Así dispuesto el escenario, hubo de ser Valeria quien viniera a rescatarme de aquel largo pasillo que me estaba desembocando hacia la aniquilación. Valeria, blanca como una lápida recién tallada, doradita igual que una manzana abierta al calor, firme y esbelta de jugar a ser martillo que golpeara el viento. Valeria, tan alejada de Hroswitha y aún de Wimdyl, serena siempre, distinta. Valeria.
Sentado en una de las mil callejas sin energía y sin vida por la parte más al sur de la ciudad, yo mendigaba estirando una mano reseca alguna moneda de cobre o cualquier pedazo de comida sobre el que poder precipitarme.
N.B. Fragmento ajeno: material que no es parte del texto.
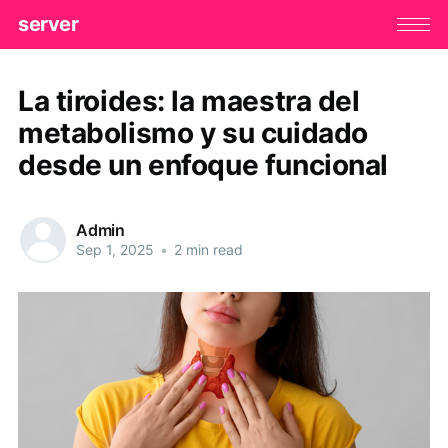
server
La tiroides: la maestra del
metabolismo y su cuidado
desde un enfoque funcional
Admin
Sep 1, 2025
•
2 min read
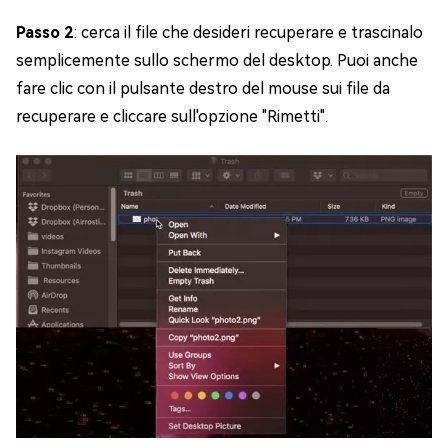
Passo 2
: cerca il file che desideri recuperare e trascinalo
semplicemente sullo schermo del desktop. Puoi anche
fare clic con il pulsante destro del mouse sui file da
recuperare e cliccare sull'opzione "Rimetti".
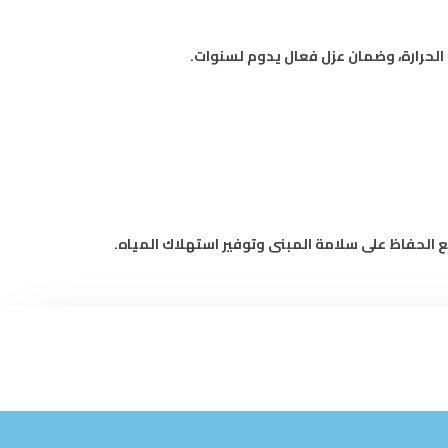
الحرارة، وضمان عزل فعال يدوم لسنوات.
الحفاظ على سلامة المبنى وتوفير استهلاك المياه.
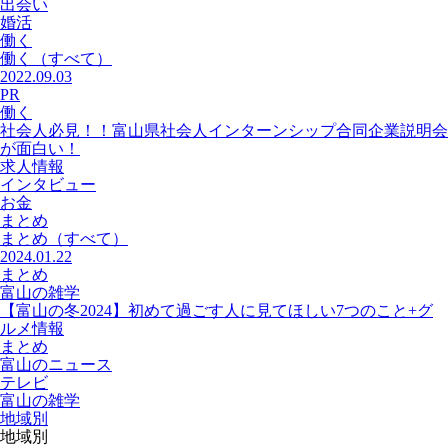
出会い
婚活
働く
働く
（すべて）
2022.09.03
PR
働く
社会人必見！！富山県社会人インターンシップ合同企業説明会
が面白い！
求人情報
インタビュー
お金
まとめ
まとめ
（すべて）
2024.01.22
まとめ
富山の雑学
【富山の冬2024】初めて過ごす人に見てほしい7つのこと+グ
ルメ情報
まとめ
富山のニュース
テレビ
富山の雑学
地域別
地域別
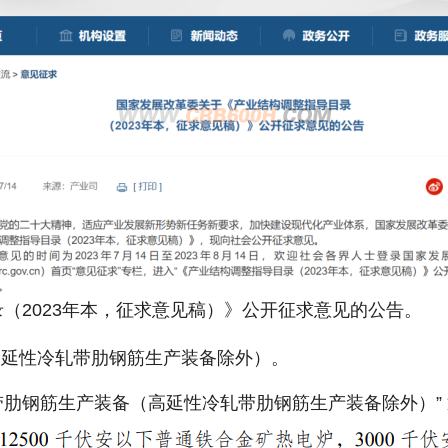
（2023年本，征求意见稿）》公开征求意见的公告。
高延性冷轧带肋钢筋生产装备除外）。
带肋钢筋生产装备（高延性冷轧带肋钢筋生产装备除外）”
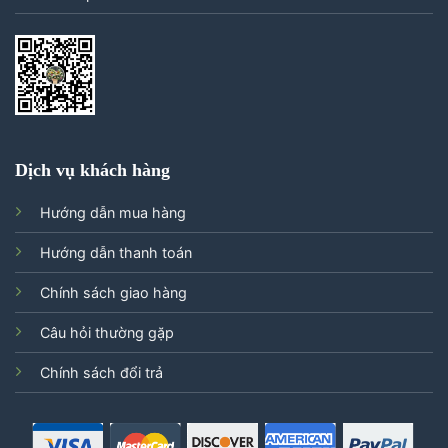
Dịch vụ khách hàng
Hướng dẫn mua hàng
Hướng dẫn thanh toán
Chính sách giao hàng
Câu hỏi thường gặp
Chính sách đổi trả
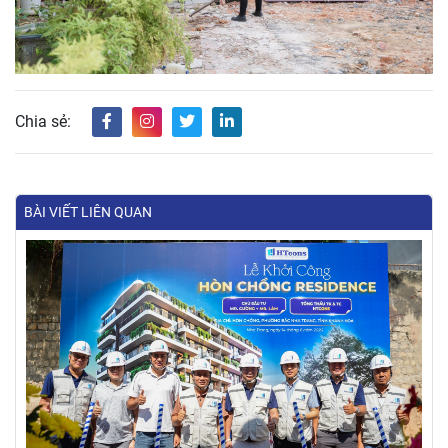
Chia sẻ:
BÀI VIẾT LIÊN QUAN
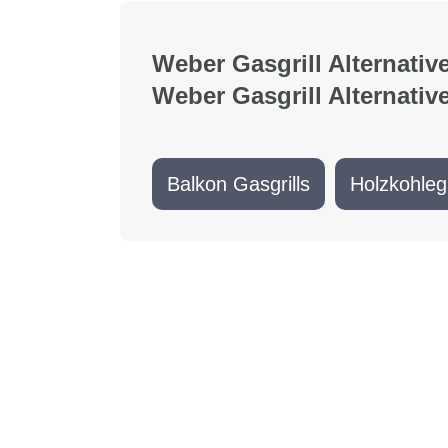
Weber Gasgrill Alternativ
Weber Gasgrill Alternativ
Balkon Gasgrills
Holzkohlegr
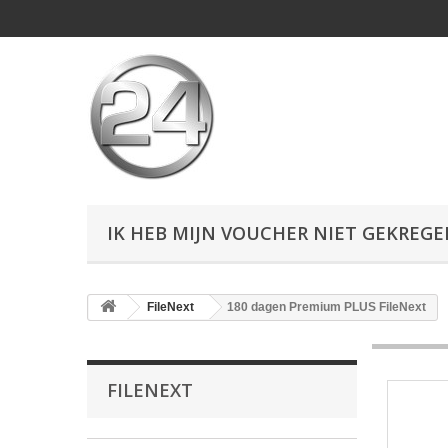
IK HEB MIJN VOUCHER NIET GEKREG
FileNext
180 dagen Premium PLUS FileNext
FILENEXT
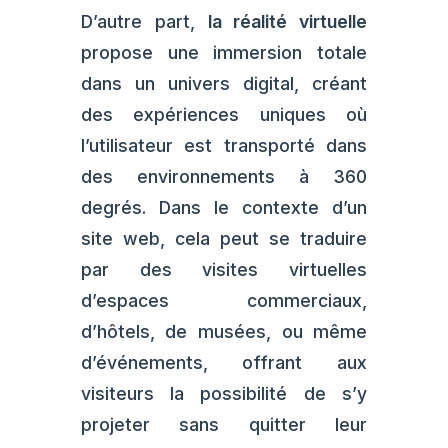
D’autre part,
la réalité virtuelle
propose une immersion totale
dans un univers digital, créant
des expériences uniques où
l’utilisateur est transporté dans
des environnements à 360
degrés. Dans le contexte d’un
site web, cela peut se traduire
par des visites virtuelles
d’espaces commerciaux,
d’hôtels, de musées, ou même
d’événements, offrant aux
visiteurs la possibilité de s’y
projeter sans quitter leur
Tenía todos los sentidos anulados por el frío, el hambre y la desesperación, y andaba sumergido en una especie de letargo que había experimentado ya antes, cuando la gran igualadora acarició la posibilidad de destrozarme de un picotazo. Llevaba de esta manera un tiempo que nunca he conseguido determinar, tan cruda se me tornaba la duermevela, prestando ninguna atención a los cadáveres que circulaban en masa a derecha e izquierda y me ignoraban como a un fantasma más dentro del mismo rebaño, como a un nuevo animal insociable venido de otra camada, empeñados todos ellos en no dejar otra cosa en el asfalto que su sombra. Confuso en la antesala del olvido, a punto para el festín de la muerte, no es extraño que me sobresaltara igual que un chiquillo al escuchar la voz que se dirigió a mí con tono severo, casi autoritario.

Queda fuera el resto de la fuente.